Thirty of Australia’s leading minds from Defence, academia, policy think tanks and other government bodies have joined together for discussions over the last two days for Australia’s first climate security summit.
The roundtable members wrestled with many issues of fundamental importance to Australia’s national security including the risks posed by climate change to geopolitical stability, the challenges faced by the Australian Defence Force in providing humanitarian assistance in response to more frequent and extreme severe weather events and how the ADF can best prepare for the considerable strategic risk and uncertainty posed by climate change.
Increasing temperatures, rising sea levels, changing rainfall patterns and more frequent and severe extreme weather events are heightening the risk of conflict and increasing the displacement of people.
One of the primary areas of discussion was the steps that need to be taken to align Australia’s defence preparedness with allies such as the US and UK.
Summit co-chairs, former ADF chief Admiral Chris Barrie (Ret.) and the Climate Council’s Professor Will Steffen, joined by key summit participants Rear Admiral David Titley (Ret.) and Rear Admiral Neil Morisetti (Ret.), issued the following co- chair statement:
1. The Australian Government should take immediate and significant steps to mainstream climate change into defence planning.
- Governments in the UK and US have taken significant legislative and strategic steps to ensure that climate change is integrated into defence planning. The US has mandated that their military forces address the risks of climate change as a routine part of all mission planning.

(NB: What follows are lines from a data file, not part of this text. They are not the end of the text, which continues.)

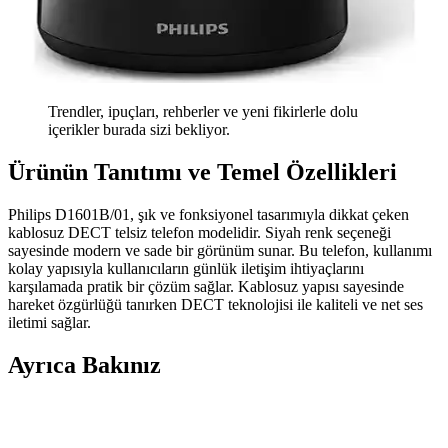
Trendler, ipuçları, rehberler ve yeni fikirlerle dolu
içerikler burada sizi bekliyor.
Ürünün Tanıtımı ve Temel Özellikleri
Philips D1601B/01, şık ve fonksiyonel tasarımıyla dikkat çeken
kablosuz DECT telsiz telefon modelidir. Siyah renk seçeneği
sayesinde modern ve sade bir görünüm sunar. Bu telefon, kullanımı
kolay yapısıyla kullanıcıların günlük iletişim ihtiyaçlarını
karşılamada pratik bir çözüm sağlar. Kablosuz yapısı sayesinde
hareket özgürlüğü tanırken DECT teknolojisi ile kaliteli ve net ses
iletimi sağlar.
Ayrıca Bakınız
En İyi Telefon Markaları ve Kullanım Amacına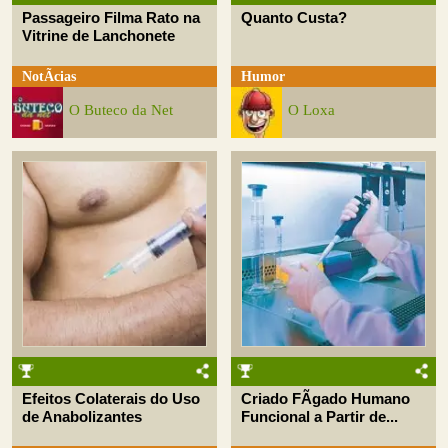
Passageiro Filma Rato na
Quanto Custa?
Vitrine de Lanchonete
NotÃ­cias
Humor
O Buteco da Net
O Loxa
Efeitos Colaterais do Uso
Criado FÃ­gado Humano
de Anabolizantes
Funcional a Partir de...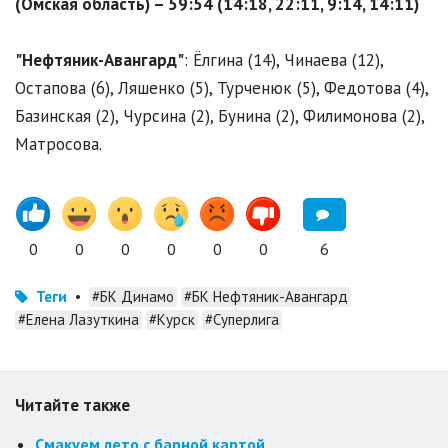
(Омская область) – 59:54 (14:18, 22:11, 9:14, 14:11)
"Нефтяник-Авангард"
: Ёлгина (14), Чинаева (12),
Остапова (6), Ляшенко (5), Турченюк (5), Федотова (4),
Базинская (2), Чурсина (2), Бунина (2), Филимонова (2),
Матросова.
0
0
0
0
0
0
6
Теги
•
#БК Динамо
#БК Нефтяник-Авангард
#Елена Лазуткина
#Курск
#Суперлига
Читайте также
Смакуем лето с барной картой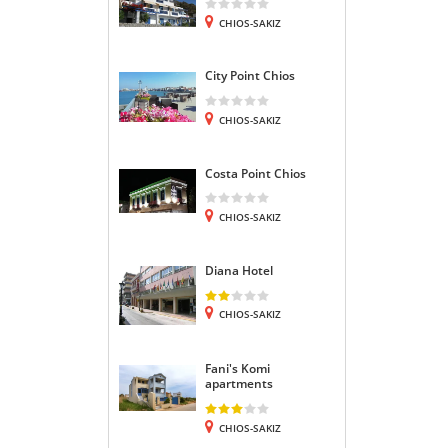
CHIOS-SAKIZ
City Point Chios
CHIOS-SAKIZ
Costa Point Chios
CHIOS-SAKIZ
Diana Hotel
CHIOS-SAKIZ
Fani's Komi
apartments
CHIOS-SAKIZ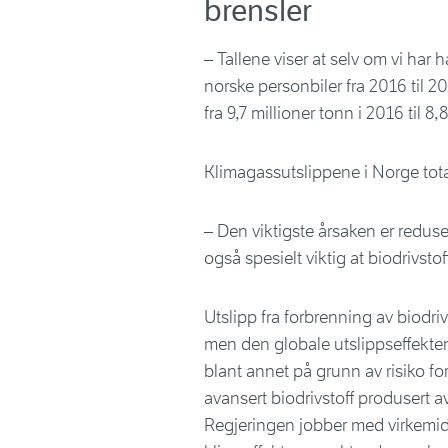
brensler
– Tallene viser at selv om vi har 
norske personbiler fra 2016 til 2
fra 9,7 millioner tonn i 2016 til 8
Klimagassutslippene i Norge total
– Den viktigste årsaken er redusert
også spesielt viktig at biodrivsto
Utslipp fra forbrenning av biodriv
men den globale utslippseffekten 
blant annet på grunn av risiko fo
avansert biodrivstoff produsert av
Regjeringen jobber med virkemidl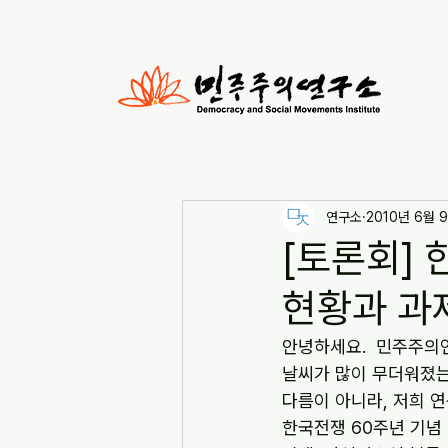
연구소
2010년 6월 
[토론회]
현황과 과
안녕하세요.  민주주의
날씨가 많이 무더워졌는
다름이 아니라, 저희 
한국전쟁 60주년 기념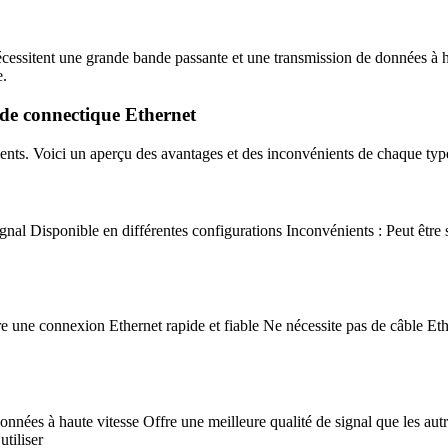
essitent une grande bande passante et une transmission de données à haut
e.
s de connectique Ethernet
ents. Voici un aperçu des avantages et des inconvénients de chaque typ
 signal Disponible en différentes configurations Inconvénients : Peut êtr
fre une connexion Ethernet rapide et fiable Ne nécessite pas de câble Et
nnées à haute vitesse Offre une meilleure qualité de signal que les aut
utiliser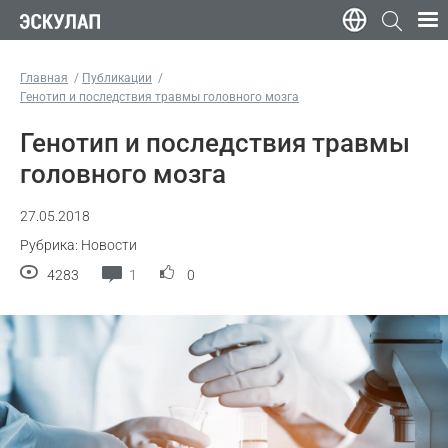
Главная
Публикации
Генотип и последствия травмы головного мозга
Генотип и последствия травмы
головного мозга
27.05.2018
Рубрика: Новости
4283
1
0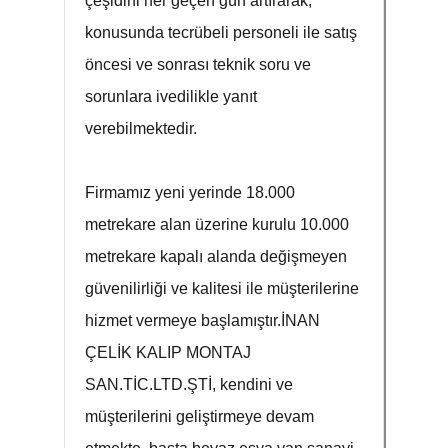
çeşidini her geçen gün artırarak,
konusunda tecrübeli personeli ile satış
öncesi ve sonrası teknik soru ve
sorunlara ivedilikle yanıt
verebilmektedir.
Firmamız yeni yerinde 18.000
metrekare alan üzerine kurulu 10.000
metrekare kapalı alanda değişmeyen
güvenilirliği ve kalitesi ile müşterilerine
hizmet vermeye başlamıştır.İNAN
ÇELİK KALIP MONTAJ
SAN.TİC.LTD.ŞTİ, kendini ve
müşterilerini geliştirmeye devam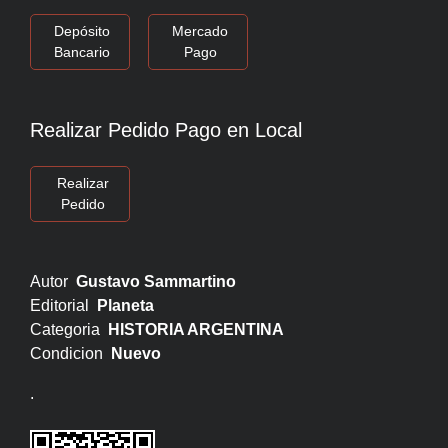
Depósito
Mercado
Bancario
Pago
Realizar Pedido Pago en Local
Realizar
Pedido
Autor
Gustavo Sammartino
Editorial
Planeta
Categoria
HISTORIA ARGENTINA
Condicion
Nuevo
.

- In Australia, comparatively less action is being taken by the Government to ensure that the ADF is prepared for the security risks posed by climate change.
- The upcoming Australian Defence white paper must address the security implications posed by a changing climate.
- Security is a whole of government task and therefore the challenge needs to be viewed more broadly than the ADF.
2. Climate change is exacerbating tensions in areas with existing global instability, increasing the risk of conflict and changing the nature of ADF missions.
- The impacts of climate change can exacerbate other stresses, like poverty, economic shocks and unstable institutions, to make crises worse, particularly in countries with poor governance or existing instability.
- For instance, increasing extreme weather events can reduce the availability of food. Extreme weather and water scarcity contributed to soaring food prices, which saw food riots erupt across Africa and the Middle East in 2008. Rising food prices in 2011 have also been identified as one of the factors that destabilised the Middle East, leading, for example, to the “Arab Spring”.
3. The Australian Defence Force is already under pressure from climate change.
- Australia and the Asia-Pacific region are particularly vulnerable to climate change. The ADF is increasingly called upon to deliver humanitarian assistance in response to the rise in the frequency and severity of extreme weather events and their impacts both at home and in the region. In serious cases the ADF coordinates with civilian disaster relief organisations in Australia and with a range of military and civilian organization in other countries to provide assistance.
- Extreme weather could also affect the ADF’s readiness and capability by disabling critical military and civilian infrastructure at times when rapid mobilisation is needed. Defence property (military bases) are also at risk from sea- level rise and extreme weather.
- Rising temperatures and more frequent and intense heatwaves have implications for the health of Australia’s military personnel when undertaking training and conducting military exercises.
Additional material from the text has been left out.